[Opening Raw data section]

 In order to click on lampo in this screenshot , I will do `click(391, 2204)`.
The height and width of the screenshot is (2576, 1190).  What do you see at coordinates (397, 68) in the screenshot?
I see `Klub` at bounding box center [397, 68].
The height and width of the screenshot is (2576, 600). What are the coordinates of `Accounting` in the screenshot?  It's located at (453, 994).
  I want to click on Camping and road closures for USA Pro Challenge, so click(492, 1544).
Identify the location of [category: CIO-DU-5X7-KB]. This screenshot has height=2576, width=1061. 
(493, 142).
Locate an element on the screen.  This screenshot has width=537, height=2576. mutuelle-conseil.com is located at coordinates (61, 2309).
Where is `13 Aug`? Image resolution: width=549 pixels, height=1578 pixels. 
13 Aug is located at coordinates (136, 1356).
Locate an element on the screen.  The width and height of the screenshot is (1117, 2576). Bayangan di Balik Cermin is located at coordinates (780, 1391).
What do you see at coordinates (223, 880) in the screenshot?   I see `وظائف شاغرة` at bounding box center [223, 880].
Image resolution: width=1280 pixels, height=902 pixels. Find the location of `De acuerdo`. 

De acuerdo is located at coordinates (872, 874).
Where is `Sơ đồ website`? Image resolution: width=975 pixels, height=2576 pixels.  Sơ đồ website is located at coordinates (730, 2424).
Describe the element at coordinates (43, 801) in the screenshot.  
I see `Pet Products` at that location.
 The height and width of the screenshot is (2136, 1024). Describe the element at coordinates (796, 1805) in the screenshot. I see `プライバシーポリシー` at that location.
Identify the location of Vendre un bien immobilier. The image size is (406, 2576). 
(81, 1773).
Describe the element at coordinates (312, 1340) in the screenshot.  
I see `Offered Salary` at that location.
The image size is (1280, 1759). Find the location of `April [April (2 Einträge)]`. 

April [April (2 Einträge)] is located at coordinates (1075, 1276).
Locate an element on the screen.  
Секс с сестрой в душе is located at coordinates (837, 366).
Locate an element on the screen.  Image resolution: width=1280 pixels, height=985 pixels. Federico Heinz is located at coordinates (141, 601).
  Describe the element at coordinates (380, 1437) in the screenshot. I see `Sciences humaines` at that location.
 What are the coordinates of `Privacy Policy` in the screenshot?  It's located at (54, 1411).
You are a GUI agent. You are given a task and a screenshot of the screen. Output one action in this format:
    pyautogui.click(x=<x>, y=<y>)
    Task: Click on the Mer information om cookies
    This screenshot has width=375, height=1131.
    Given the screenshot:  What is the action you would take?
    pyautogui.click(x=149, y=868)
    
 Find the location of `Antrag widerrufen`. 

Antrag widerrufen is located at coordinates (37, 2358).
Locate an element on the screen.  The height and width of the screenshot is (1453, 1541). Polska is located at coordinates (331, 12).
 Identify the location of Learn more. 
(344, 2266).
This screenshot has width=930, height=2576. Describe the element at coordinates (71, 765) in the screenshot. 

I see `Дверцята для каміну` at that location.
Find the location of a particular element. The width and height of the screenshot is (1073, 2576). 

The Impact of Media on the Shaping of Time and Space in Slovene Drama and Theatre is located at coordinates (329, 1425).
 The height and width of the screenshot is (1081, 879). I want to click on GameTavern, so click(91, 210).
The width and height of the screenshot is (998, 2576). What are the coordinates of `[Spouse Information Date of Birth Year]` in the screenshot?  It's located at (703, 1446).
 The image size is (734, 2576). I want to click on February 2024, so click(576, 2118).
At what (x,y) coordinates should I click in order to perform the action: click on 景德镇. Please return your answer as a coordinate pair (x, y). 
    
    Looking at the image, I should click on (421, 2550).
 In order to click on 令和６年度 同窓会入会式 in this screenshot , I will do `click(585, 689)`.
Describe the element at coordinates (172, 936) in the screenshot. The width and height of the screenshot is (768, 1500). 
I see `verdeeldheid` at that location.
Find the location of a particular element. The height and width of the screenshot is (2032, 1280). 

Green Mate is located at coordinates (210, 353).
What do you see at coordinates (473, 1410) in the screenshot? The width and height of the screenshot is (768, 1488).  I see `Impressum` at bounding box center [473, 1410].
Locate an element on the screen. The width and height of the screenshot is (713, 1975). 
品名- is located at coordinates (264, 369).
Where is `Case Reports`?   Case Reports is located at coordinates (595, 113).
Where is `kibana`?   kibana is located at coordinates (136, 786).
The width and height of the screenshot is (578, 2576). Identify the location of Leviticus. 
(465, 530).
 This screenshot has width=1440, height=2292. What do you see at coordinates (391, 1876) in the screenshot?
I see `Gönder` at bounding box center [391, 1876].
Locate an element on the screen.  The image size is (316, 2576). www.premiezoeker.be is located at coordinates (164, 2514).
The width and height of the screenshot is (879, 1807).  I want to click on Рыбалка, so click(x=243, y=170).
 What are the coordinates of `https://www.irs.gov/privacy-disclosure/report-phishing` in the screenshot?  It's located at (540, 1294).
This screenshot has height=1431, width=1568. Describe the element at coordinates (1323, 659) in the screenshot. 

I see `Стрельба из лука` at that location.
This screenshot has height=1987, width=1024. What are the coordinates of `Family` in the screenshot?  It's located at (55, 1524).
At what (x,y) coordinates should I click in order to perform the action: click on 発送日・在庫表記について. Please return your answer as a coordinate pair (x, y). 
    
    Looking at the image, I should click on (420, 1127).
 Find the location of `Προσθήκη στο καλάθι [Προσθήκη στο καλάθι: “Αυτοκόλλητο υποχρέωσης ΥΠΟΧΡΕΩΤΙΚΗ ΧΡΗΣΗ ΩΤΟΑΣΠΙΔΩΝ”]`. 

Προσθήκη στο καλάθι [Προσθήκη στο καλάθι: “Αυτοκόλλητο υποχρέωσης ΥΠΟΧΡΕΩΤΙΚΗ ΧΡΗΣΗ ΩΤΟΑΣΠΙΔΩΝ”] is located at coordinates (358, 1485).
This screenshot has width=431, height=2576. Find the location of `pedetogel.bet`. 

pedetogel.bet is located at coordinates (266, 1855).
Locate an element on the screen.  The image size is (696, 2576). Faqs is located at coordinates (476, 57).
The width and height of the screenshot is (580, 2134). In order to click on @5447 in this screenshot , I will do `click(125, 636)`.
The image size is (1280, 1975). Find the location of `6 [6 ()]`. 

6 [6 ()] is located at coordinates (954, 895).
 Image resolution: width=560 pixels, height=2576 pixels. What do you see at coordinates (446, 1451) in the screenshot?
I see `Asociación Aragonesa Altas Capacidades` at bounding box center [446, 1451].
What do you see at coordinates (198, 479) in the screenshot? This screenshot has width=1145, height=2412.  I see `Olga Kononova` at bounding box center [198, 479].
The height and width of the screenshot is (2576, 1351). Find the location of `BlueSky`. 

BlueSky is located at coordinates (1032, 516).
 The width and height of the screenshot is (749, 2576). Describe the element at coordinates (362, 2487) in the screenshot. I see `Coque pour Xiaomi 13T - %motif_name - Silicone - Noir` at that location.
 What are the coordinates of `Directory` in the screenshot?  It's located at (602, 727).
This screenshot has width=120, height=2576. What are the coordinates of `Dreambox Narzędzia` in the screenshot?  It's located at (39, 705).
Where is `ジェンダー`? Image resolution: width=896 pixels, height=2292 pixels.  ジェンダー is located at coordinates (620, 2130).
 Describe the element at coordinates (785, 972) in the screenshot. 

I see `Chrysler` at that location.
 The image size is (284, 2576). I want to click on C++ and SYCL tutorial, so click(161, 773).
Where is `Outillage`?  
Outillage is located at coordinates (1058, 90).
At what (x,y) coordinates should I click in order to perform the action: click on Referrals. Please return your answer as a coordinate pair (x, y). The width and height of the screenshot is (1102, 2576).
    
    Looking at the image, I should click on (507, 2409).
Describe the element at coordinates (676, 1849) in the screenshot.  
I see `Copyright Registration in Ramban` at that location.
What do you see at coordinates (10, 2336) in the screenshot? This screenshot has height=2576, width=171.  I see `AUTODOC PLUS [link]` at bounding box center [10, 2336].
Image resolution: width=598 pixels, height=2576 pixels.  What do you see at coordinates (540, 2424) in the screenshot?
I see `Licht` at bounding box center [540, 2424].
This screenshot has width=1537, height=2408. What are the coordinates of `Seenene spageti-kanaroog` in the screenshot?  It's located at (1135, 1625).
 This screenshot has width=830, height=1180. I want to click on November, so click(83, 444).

[Closing Raw data section]

* [What this task involves]
Once you find the line with "Describe the element at coordinates (43, 801)" above, print it and every line after it up to and including the line with "This screenshot has width=375, height=1131.", exactly as written and nothing else.

* [Solution to this problem]
Describe the element at coordinates (43, 801) in the screenshot.  
I see `Pet Products` at that location.
 The height and width of the screenshot is (2136, 1024). Describe the element at coordinates (796, 1805) in the screenshot. I see `プライバシーポリシー` at that location.
Identify the location of Vendre un bien immobilier. The image size is (406, 2576). 
(81, 1773).
Describe the element at coordinates (312, 1340) in the screenshot.  
I see `Offered Salary` at that location.
The image size is (1280, 1759). Find the location of `April [April (2 Einträge)]`. 

April [April (2 Einträge)] is located at coordinates (1075, 1276).
Locate an element on the screen.  
Секс с сестрой в душе is located at coordinates (837, 366).
Locate an element on the screen.  Image resolution: width=1280 pixels, height=985 pixels. Federico Heinz is located at coordinates (141, 601).
  Describe the element at coordinates (380, 1437) in the screenshot. I see `Sciences humaines` at that location.
 What are the coordinates of `Privacy Policy` in the screenshot?  It's located at (54, 1411).
You are a GUI agent. You are given a task and a screenshot of the screen. Output one action in this format:
    pyautogui.click(x=<x>, y=<y>)
    Task: Click on the Mer information om cookies
    This screenshot has width=375, height=1131.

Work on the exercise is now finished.